Amalgames et sinistres calculs
L’essentiel est en fait de procéder à l’amalgame entre migrantEs et réfugiéEs, ce qui représente la négation même du droit d’asile dans sa spécificité et crée ainsi une brèche quant à sa représentation dans laquelle les médias n’hésitent pas à s’engouffrer. Car en dépit de la présentation de deux projets de loi séparés, l’un sur l’asile et l’autre, retardé, sur les conditions d’entrée et de séjour des migrantEs, c’est très exactement la même logique qui préside aux deux textes : celle, triple, du soupçon, de l’exclusion et de la répression.
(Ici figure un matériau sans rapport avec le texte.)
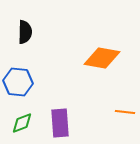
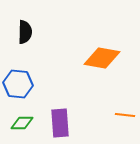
blue hexagon: moved 2 px down
orange line: moved 3 px down
green diamond: rotated 20 degrees clockwise
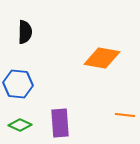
green diamond: moved 2 px left, 2 px down; rotated 25 degrees clockwise
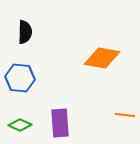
blue hexagon: moved 2 px right, 6 px up
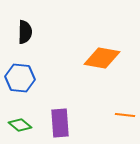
green diamond: rotated 15 degrees clockwise
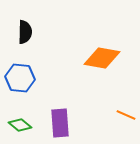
orange line: moved 1 px right; rotated 18 degrees clockwise
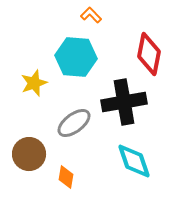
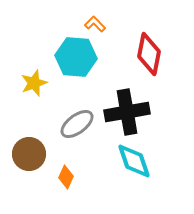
orange L-shape: moved 4 px right, 9 px down
black cross: moved 3 px right, 10 px down
gray ellipse: moved 3 px right, 1 px down
orange diamond: rotated 15 degrees clockwise
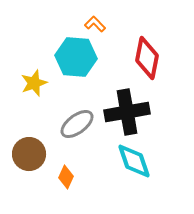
red diamond: moved 2 px left, 4 px down
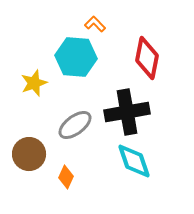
gray ellipse: moved 2 px left, 1 px down
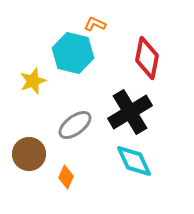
orange L-shape: rotated 20 degrees counterclockwise
cyan hexagon: moved 3 px left, 4 px up; rotated 9 degrees clockwise
yellow star: moved 1 px left, 2 px up
black cross: moved 3 px right; rotated 21 degrees counterclockwise
cyan diamond: rotated 6 degrees counterclockwise
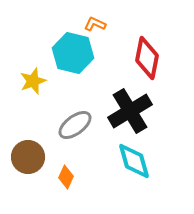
black cross: moved 1 px up
brown circle: moved 1 px left, 3 px down
cyan diamond: rotated 9 degrees clockwise
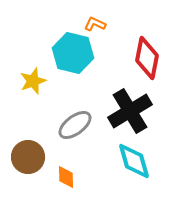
orange diamond: rotated 25 degrees counterclockwise
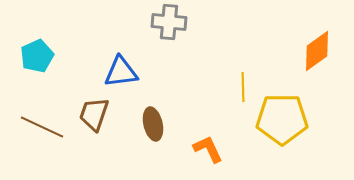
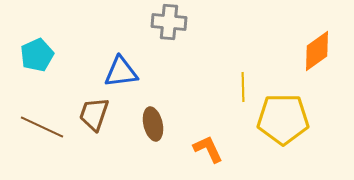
cyan pentagon: moved 1 px up
yellow pentagon: moved 1 px right
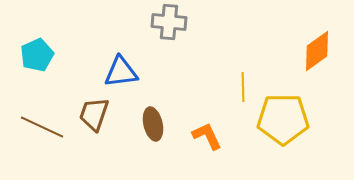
orange L-shape: moved 1 px left, 13 px up
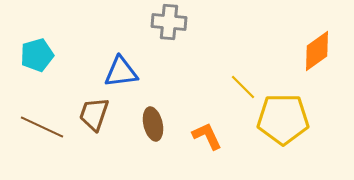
cyan pentagon: rotated 8 degrees clockwise
yellow line: rotated 44 degrees counterclockwise
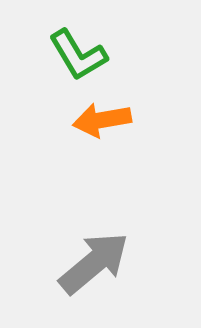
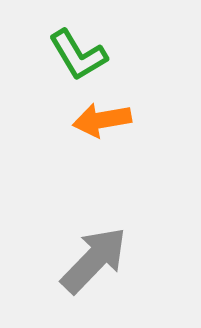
gray arrow: moved 3 px up; rotated 6 degrees counterclockwise
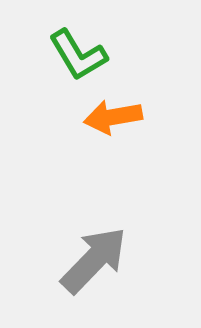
orange arrow: moved 11 px right, 3 px up
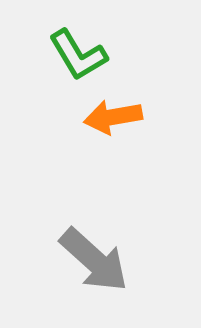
gray arrow: rotated 88 degrees clockwise
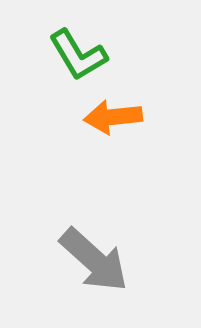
orange arrow: rotated 4 degrees clockwise
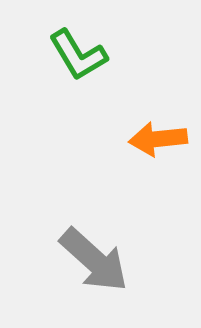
orange arrow: moved 45 px right, 22 px down
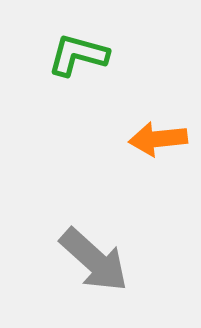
green L-shape: rotated 136 degrees clockwise
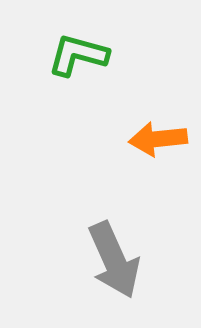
gray arrow: moved 20 px right; rotated 24 degrees clockwise
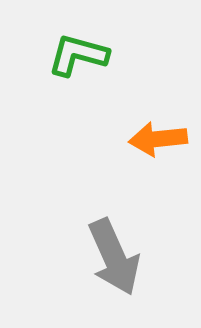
gray arrow: moved 3 px up
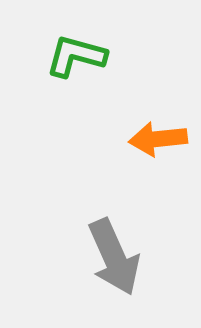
green L-shape: moved 2 px left, 1 px down
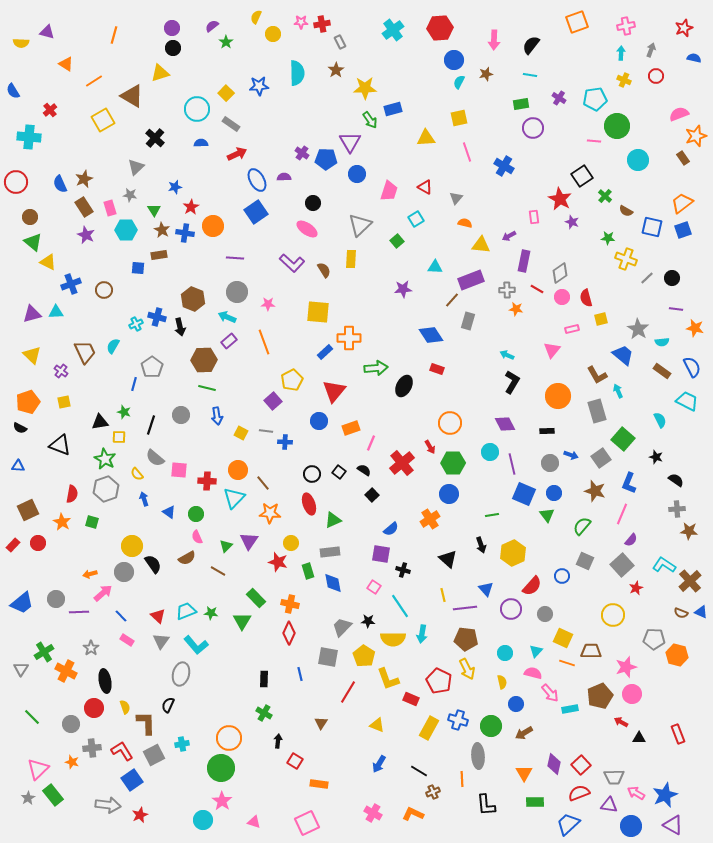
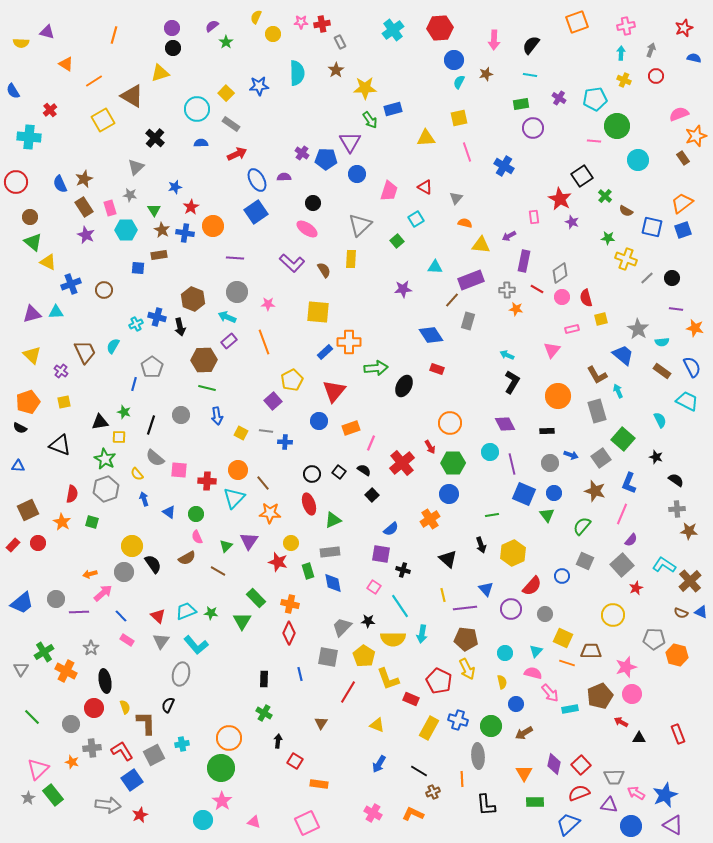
orange cross at (349, 338): moved 4 px down
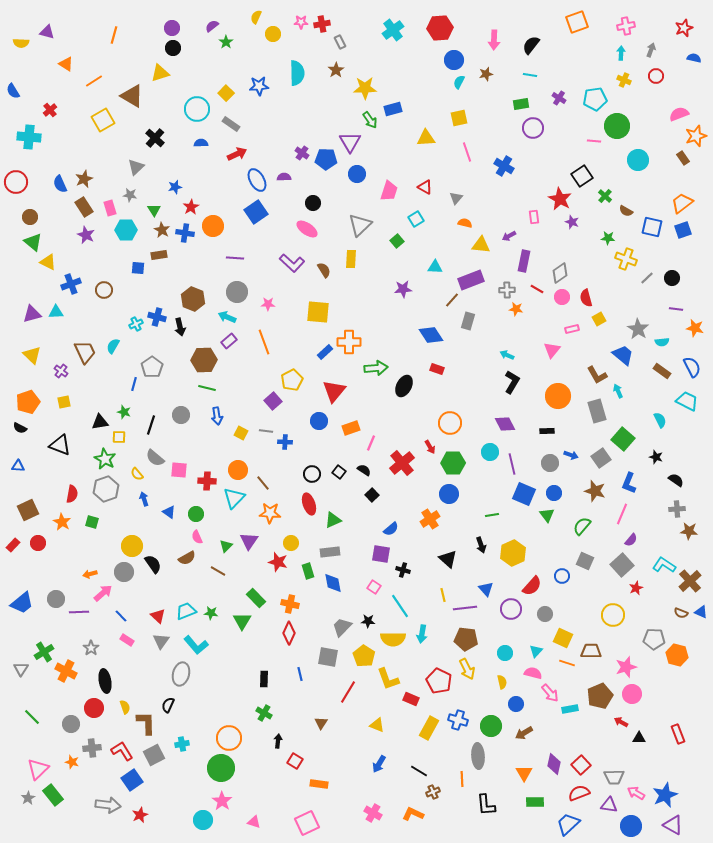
yellow square at (601, 319): moved 2 px left; rotated 16 degrees counterclockwise
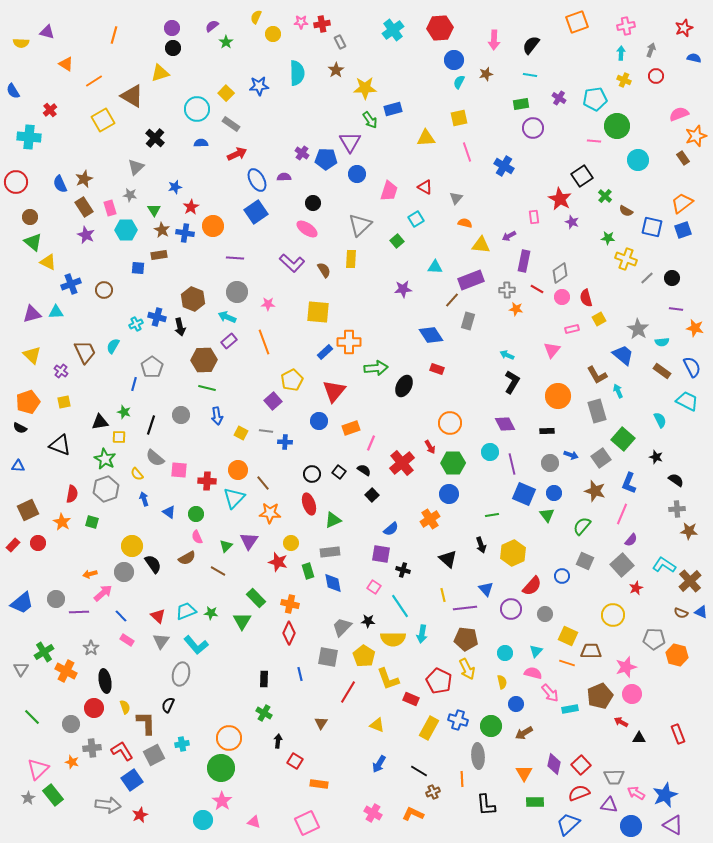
yellow square at (563, 638): moved 5 px right, 2 px up
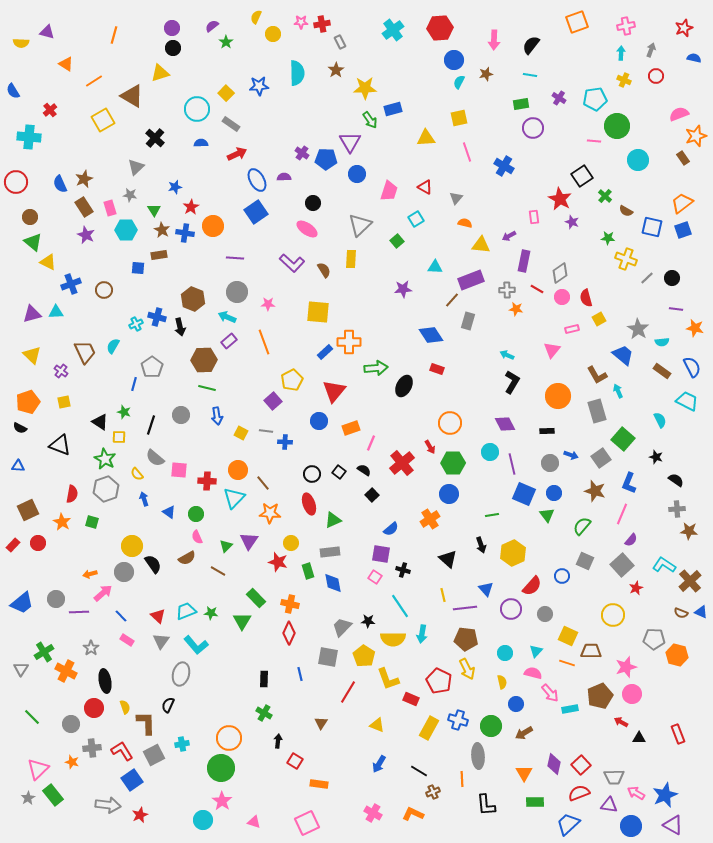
black triangle at (100, 422): rotated 42 degrees clockwise
pink square at (374, 587): moved 1 px right, 10 px up
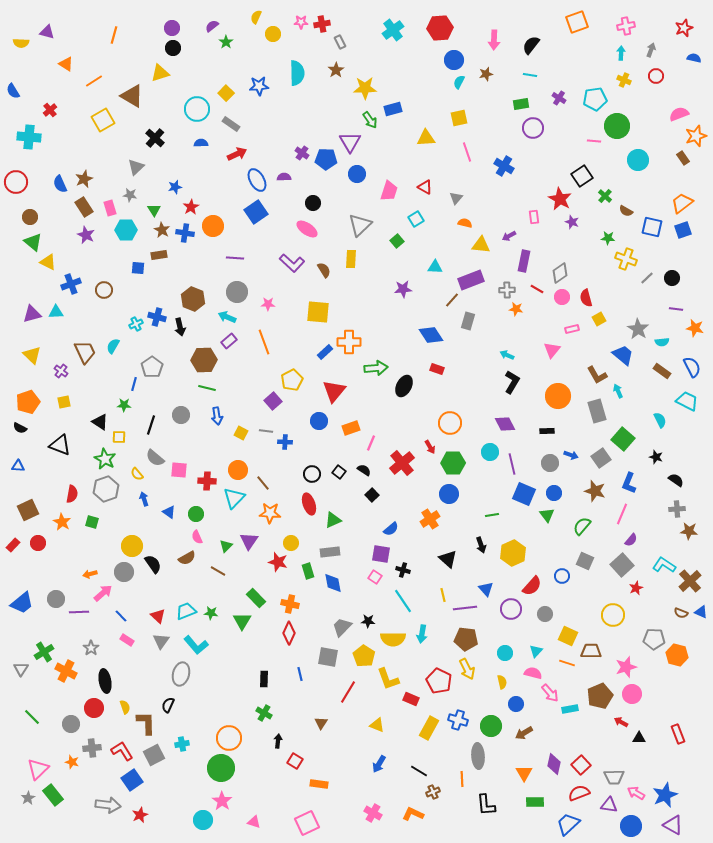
green star at (124, 412): moved 7 px up; rotated 16 degrees counterclockwise
cyan line at (400, 606): moved 3 px right, 5 px up
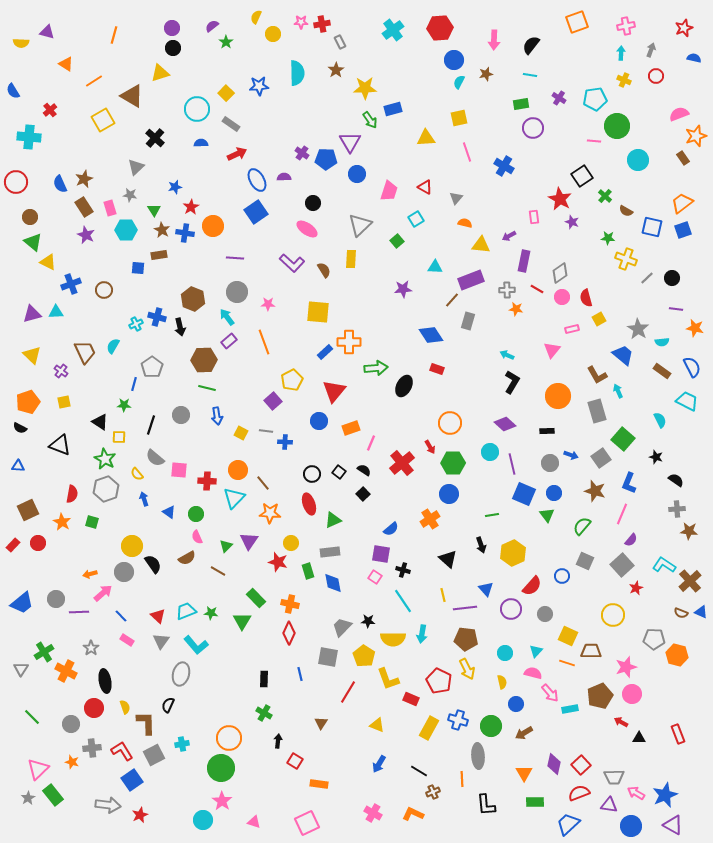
cyan arrow at (227, 317): rotated 30 degrees clockwise
purple diamond at (505, 424): rotated 20 degrees counterclockwise
black square at (372, 495): moved 9 px left, 1 px up
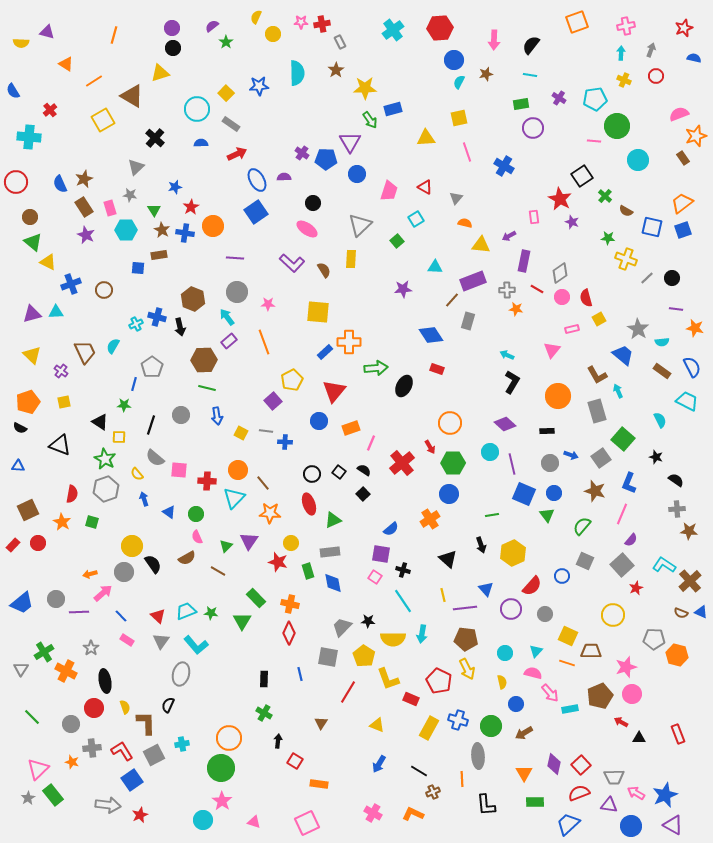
purple rectangle at (471, 280): moved 2 px right, 1 px down
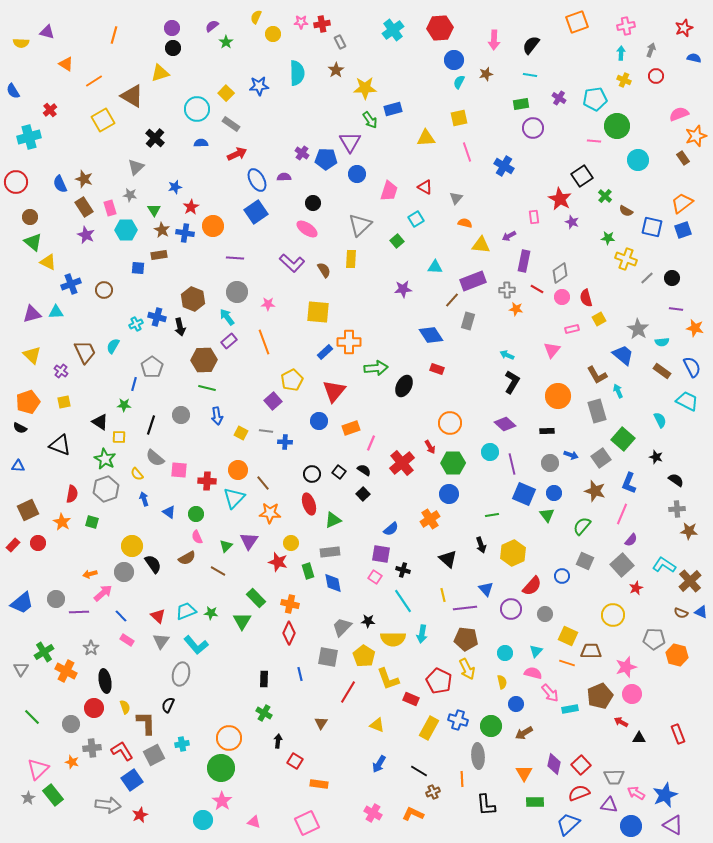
cyan cross at (29, 137): rotated 20 degrees counterclockwise
brown star at (84, 179): rotated 30 degrees counterclockwise
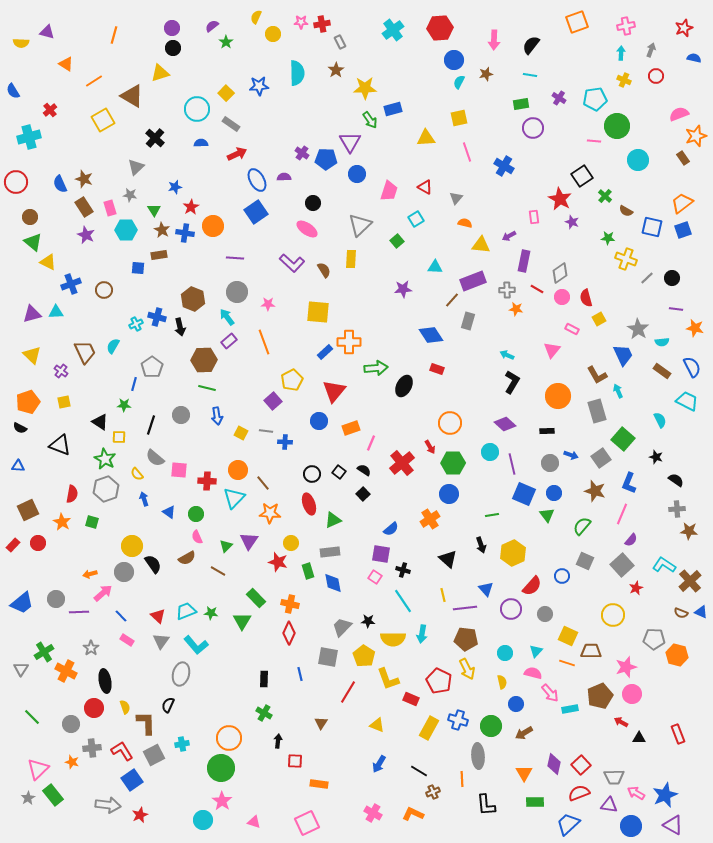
pink rectangle at (572, 329): rotated 40 degrees clockwise
blue trapezoid at (623, 355): rotated 25 degrees clockwise
red square at (295, 761): rotated 28 degrees counterclockwise
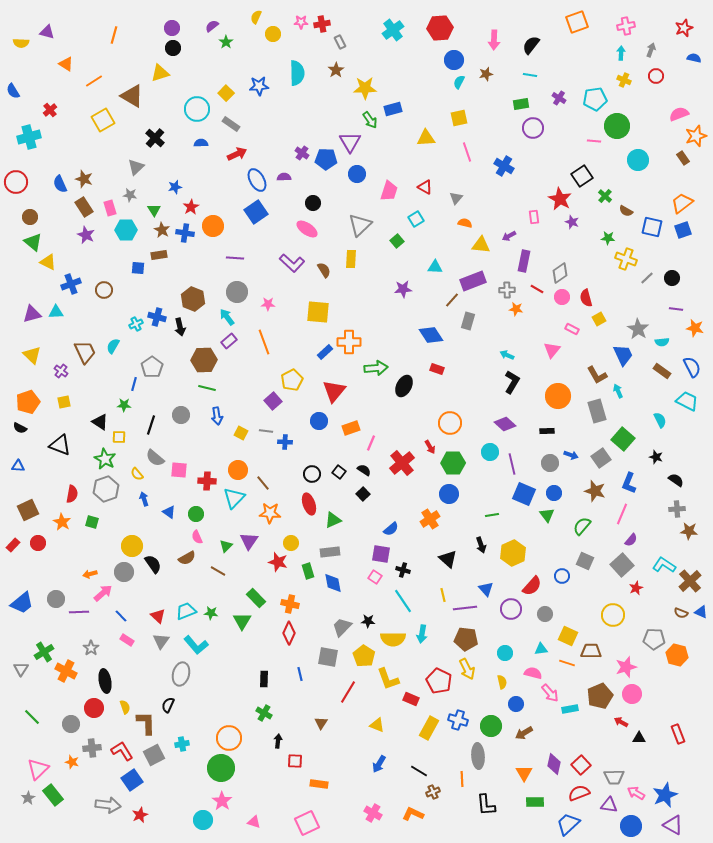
cyan triangle at (536, 651): moved 5 px right, 2 px up; rotated 40 degrees clockwise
En recourant à des notions telles que « l’explosion des demandes d’asile », on tend forcément à la négation d’un droit qui, par définition, relève de situations individuelles générées par des situations générales et non de chiffres : quand les guerres sont là, elles sont là ! Les flots d’exiléEs suivent. Évoquer sans cesse les « abus » relève de la traque obsessionnelle de la fraude, uniquement de la part des dominéEs, bien entendu... De même avec une autre obsession majeure : celle du « coût constant », qui apparaît tant dans les « dysfonctionnements » du versement de l’allocation due aux demandeurs, la « saturation » des dispositifs d’hébergement, ou l’insuffisance criante des moyens en personnel de l’Ofpra, ralentissant d’autant le traitement des dossiers. Sans parler de l’ignoble maquignonnage sur le nombre de réfugiéEs que la France est prête à accueillir.
Ce nouveau texte est une aubaine pour le ministère de l’Intérieur qui va pouvoir reprendre la main lors d’un nouveau passage à l’Assemblée, faute probable d’accord de la commission mixte Assemblée/Sénat. Les associations de défense du droit d’asile, elles, n’ont plus que deux mois pour empêcher le vote de cette loi. C’est beaucoup, car elles y sont quasiment toutes opposées. C’est peu, car il leur reste à construire une expression collective forte, la mobilisation unitaire et le rapport de forces qui font défaut depuis plus d’un an.